Thursday 3 July 2014

A Silver Skyscraper, A Green Seagull and A Redhead

The day dawned cloudy and warm.  My mom, my sister and I took the bus to the Navy Pier for an architectural cruise on the Chicago River.  I chatted with a native Chicagoan named Patty while we waited for the boat to arrive.

We climbed aboard and a friendly tour guide named Sarah introduced herself.  The language major, a.k.a. the architect nerd, reminded me of a modern day Peppermint Patty.  She led us along the river, giving us valuable details about each skyscraper we passed.  I admired Sarah's spunk.  She refused to call the Willis Tower anything but the Sears Tower, a name it held for most of its existence.

Sarah told us that the Civic Opera House, a beautiful stone edifice, was financed by a wealthy businessman whose girlfriend had failed an audition for the Metropolitan Opera in New York City.  The building had its back to the Big Apple, as a sign of defiance.  But the Stock Market Crash of 1929 led to this businessman losing his shirt.  Sarah said:  "That's what you get when you build a building for your mistress instead of your wife!"

We sailed past the Great Lakes Building where Abraham Lincoln was nominated for the presidency of the United States.  It's hard to believe that such a big piece of history took place on the banks of the Chicago River.

Sarah recounted the story of the green and gold building with the marble lobby where "Al Brown" (a.k.a. Al Capone) lived during Prohibition.  She snickered when she told us that Trump's ego was so big he had to put ten foot letters spelling out his name on the side of his silver skyscraper five years after it was built.  I had to admit that it was my favourite building, though.

Sarah told us that the giant X's on the side of the John Hancock Building were not for show, but to hold up the building.  She laughed when she talked about how when the seagulls landed in the green-dyed river on St.
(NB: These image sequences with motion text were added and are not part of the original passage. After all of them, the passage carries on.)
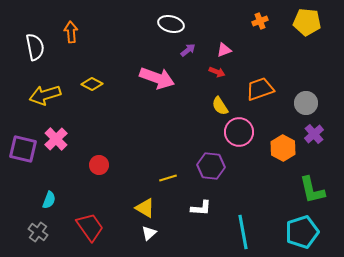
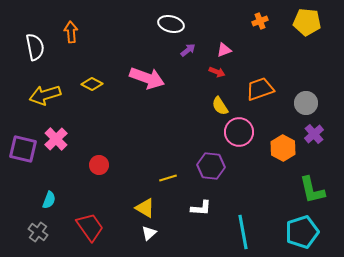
pink arrow: moved 10 px left
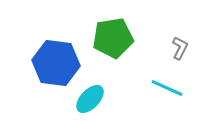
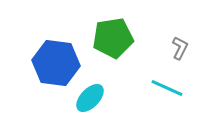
cyan ellipse: moved 1 px up
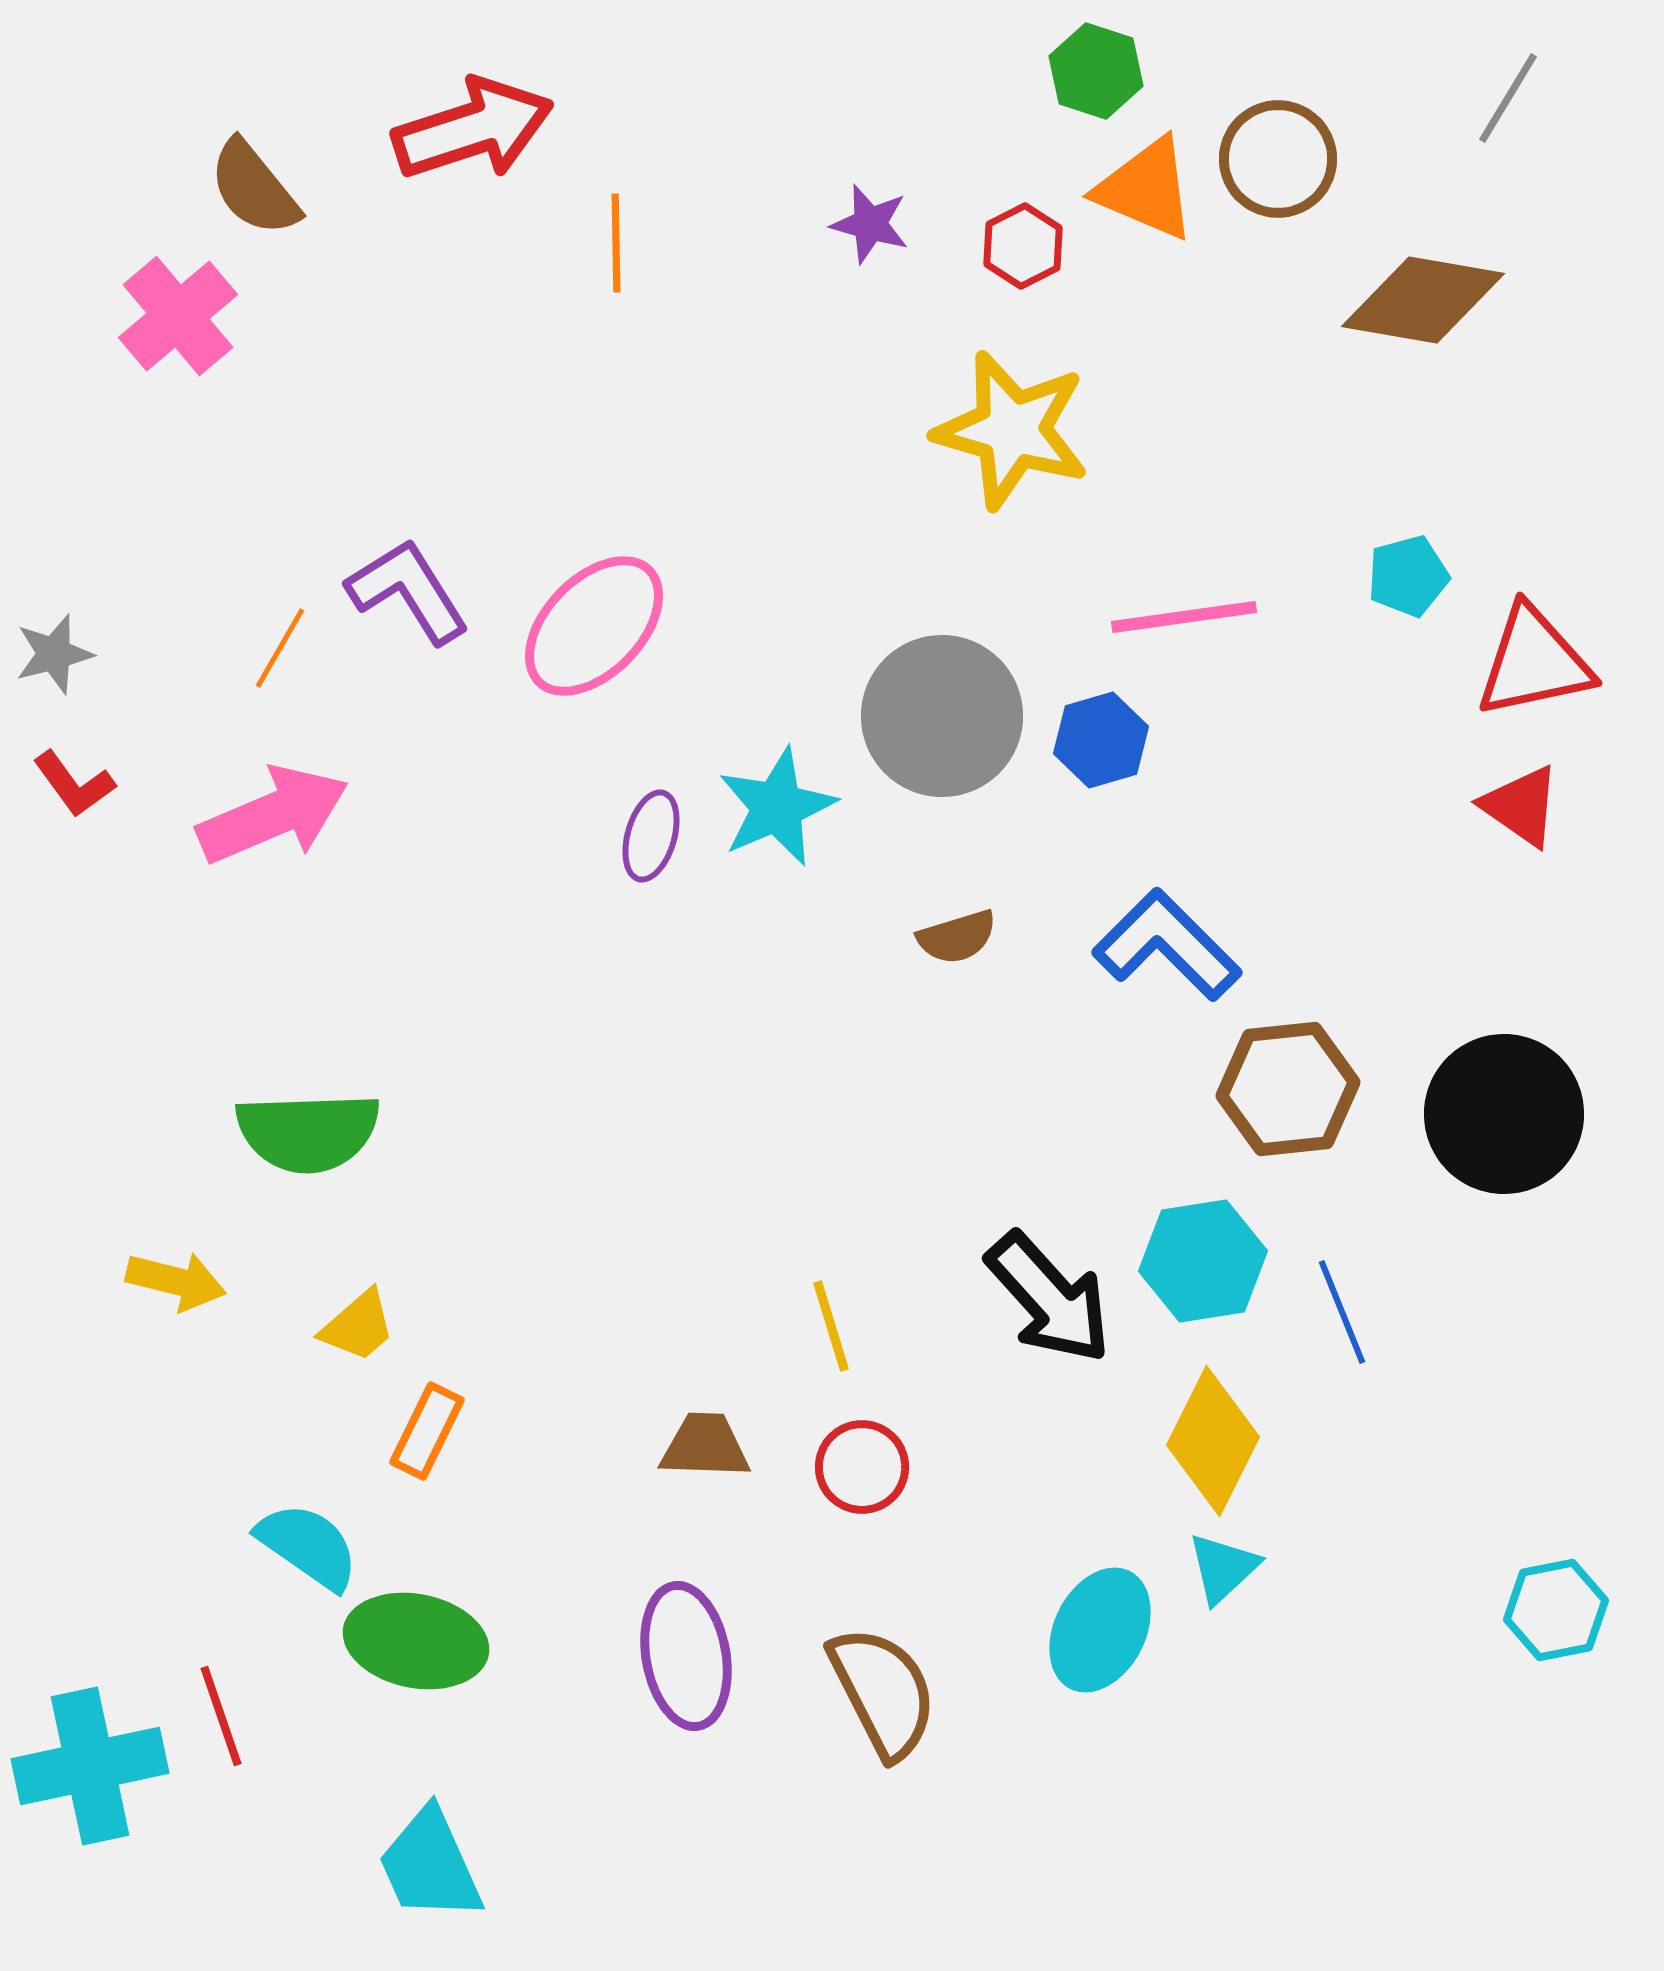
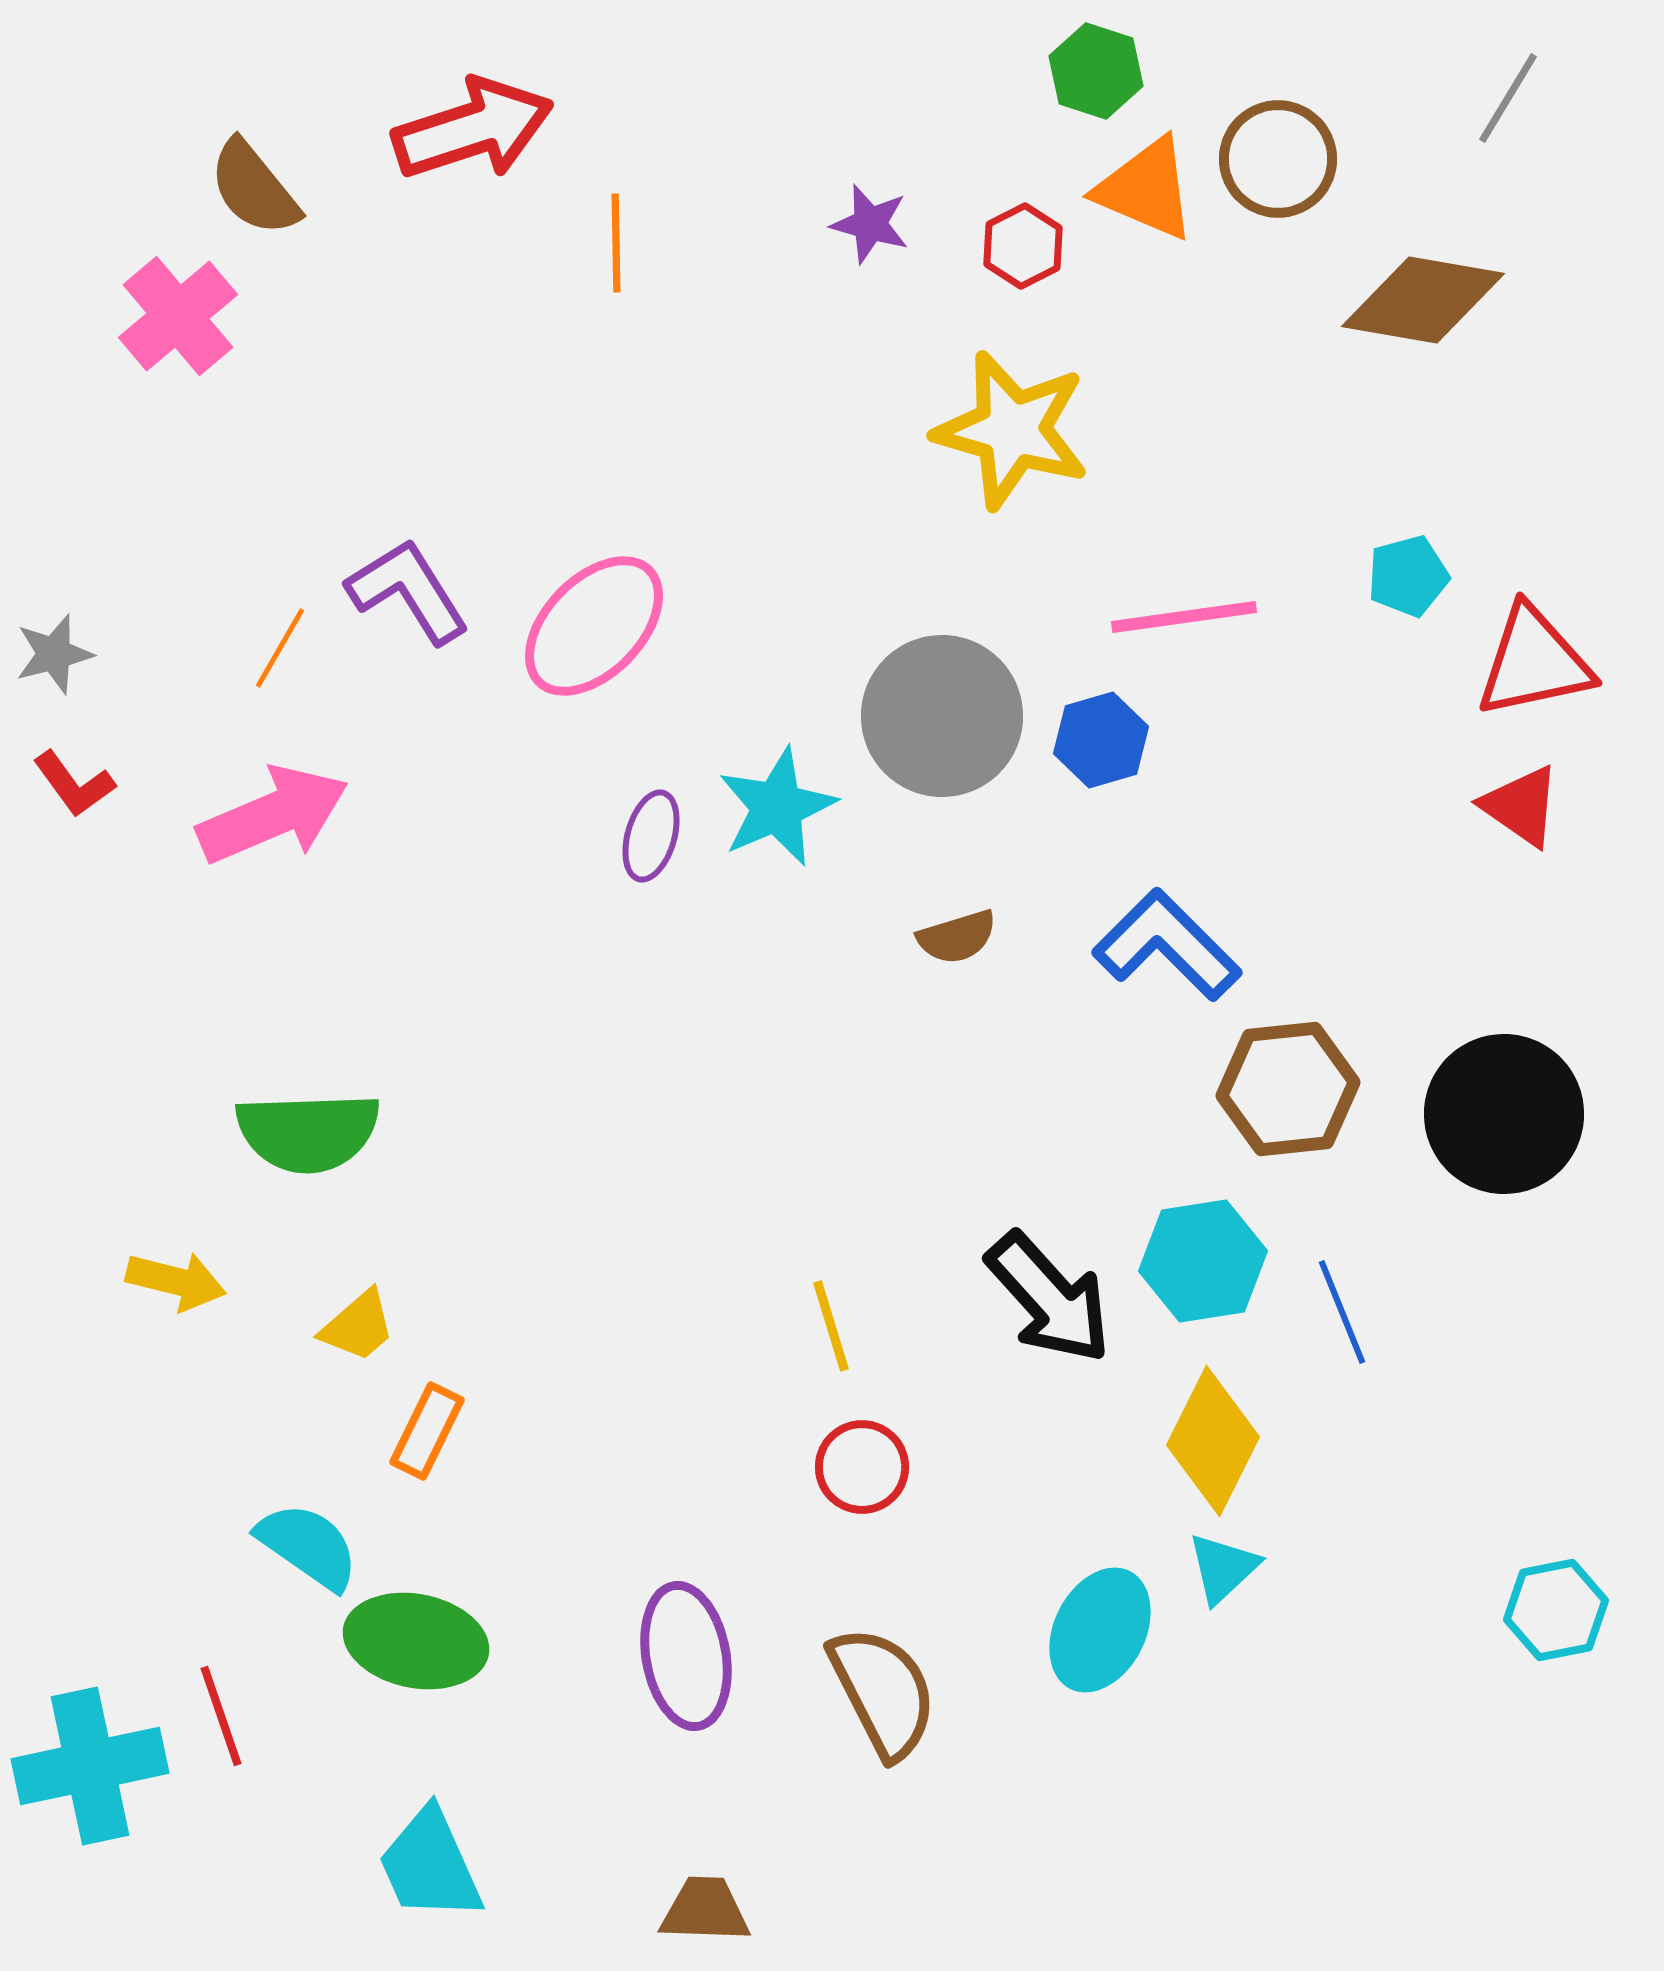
brown trapezoid at (705, 1446): moved 464 px down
Patrick's day, they flew away with green bellies.

Our view from the boat was breathtaking.  Sarah explained that the river had no less than 37 bridges spanning its banks, all in the double leaf bascule trunion style.  The boat passed under the last of the bridges and we headed back to the mouth of the river.  We thanked Sarah and disembarked, but not before my sister Laurie tipped her in recognition of her fantastic commentary.  What a great way to see the city of Chicago!